Alertmanager Inhibition Rules and Silences Done Right

The first time a rack switch died on me, my phone melted. Not one page, but forty-three: every node behind that switch went NotReady, every pod on those nodes went unschedulable, and every blackbox probe timed out at once. The actual problem was a single line in kubectl describe node. The other forty-two alerts were just echoes. That night taught me a lesson I keep relearning: routing decides who gets an alert, but inhibition and silences decide whether the noise ever reaches them at all. They are a completely different layer of Alertmanager, and most teams underuse them.

This post is about that layer. I’ll show real inhibit_rules YAML, walk through amtool for silences, and explain why the AI-generated version of all this is a great first draft and a terrible last word.

Inhibition Is Not Routing

People conflate the two because both live in alertmanager.yml. They shouldn’t. Routing (the route tree) takes a firing alert and decides which receiver and which grouping it lands in.

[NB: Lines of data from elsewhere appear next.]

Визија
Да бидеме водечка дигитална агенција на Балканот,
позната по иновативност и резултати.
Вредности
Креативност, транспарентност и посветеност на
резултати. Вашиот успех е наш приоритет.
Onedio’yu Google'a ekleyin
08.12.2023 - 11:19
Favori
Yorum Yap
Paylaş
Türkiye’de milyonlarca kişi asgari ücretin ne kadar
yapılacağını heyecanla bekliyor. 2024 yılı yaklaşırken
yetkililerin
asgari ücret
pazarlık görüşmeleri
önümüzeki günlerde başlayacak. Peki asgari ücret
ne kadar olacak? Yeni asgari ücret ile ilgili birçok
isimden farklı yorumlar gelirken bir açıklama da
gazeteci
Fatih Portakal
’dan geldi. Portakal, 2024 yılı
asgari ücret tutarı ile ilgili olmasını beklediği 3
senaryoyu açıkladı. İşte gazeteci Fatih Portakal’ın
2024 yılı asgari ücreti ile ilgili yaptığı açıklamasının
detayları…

Inhibition runs before notification and decides whether a firing alert should be muted entirely because a more important alert is already active.

The classic example: if ClusterDown is firing, you do not also want forty NodeDown pages for nodes in that cluster. The cluster alert inhibits the node alerts. They’re still firing in Prometheus, still visible in the UI, but Alertmanager won’t notify on them.

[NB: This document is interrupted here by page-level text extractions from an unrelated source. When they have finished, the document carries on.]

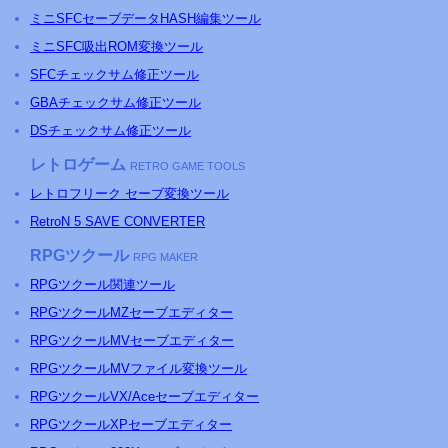
ミニSFCセーブデータHASH編集ツール
ミニSFC吸出ROM変換ツール
SFCチェックサム修正ツール
GBAチェックサム修正ツール
DSチェックサム修正ツール
レトロゲーム
RETRO GAME TOOLS
レトロフリーク セーブ変換ツール
RetroN 5 SAVE CONVERTER
RPGツクール
RPG MAKER
RPGツクール関連ツール
RPGツクールMZセーブエディター
RPGツクールMVセーブエディター
RPGツクールMVファイル変換ツール
RPGツクールVX/Aceセーブエディター
RPGツクールXPセーブエディター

If you want a refresher on the routing side specifically, I wrote that up separately in Alertmanager routing without losing your mind. This post stays on inhibition and silences.

The Anatomy of an inhibit_rule

An inhibition rule has three parts:

source_matchers — the alert that, when firing, does the muting.
target_matchers — the alerts that get muted while a source is active.
equal — the label names that must match identically between source and target for the suppression to apply.

That equal field is the whole game. Without it, a single ClusterDown in cluster A would inhibit NodeDown in cluster B too. equal scopes the suppression to the right blast radius.

inhibit_rules:
  # A whole cluster being down should silence per-node noise in that cluster.
  - source_matchers:
      - 'alertname = "ClusterDown"'
    target_matchers:
      - 'alertname = "NodeDown"'
    equal:
      - cluster

  # A node being down should silence per-pod / probe noise on that node.
  - source_matchers:
      - 'alertname = "NodeDown"'
    target_matchers:
      - 'severity =~ "warning|info"'
    equal:
      - cluster
      - node

Read the second rule carefully: when NodeDown fires, any warning or info alert sharing the same cluster and node is suppressed. Critical alerts are deliberately left alone — you usually still want those, even on a dead node, because they may indicate something the node-down alert doesn’t capture.

Pro Tip: The newer source_matchers / target_matchers list syntax (added in Alertmanager 0.22+) replaces the deprecated source_match and source_match_re maps. The matcher string =~ is regex, = is exact. If you inherited an old config still using source_match_re:, migrate it — the deprecated form is slated for removal.

A Severity-Based Inhibition Pattern

A pattern I lean on constantly: let a higher severity for the same alert on the same target mute the lower one. This stops a single degrading service from paging you twice.

inhibit_rules:
  - source_matchers:
      - 'severity = "critical"'
    target_matchers:
      - 'severity = "warning"'
    equal:
      - alertname
      - cluster
      - service

Now if LatencyHigh{severity="critical"} and LatencyHigh{severity="warning"} are both firing for the same service, only the critical one notifies. The equal list pins it to the same alert and service so you don’t accidentally let an unrelated critical alert swallow a warning you cared about.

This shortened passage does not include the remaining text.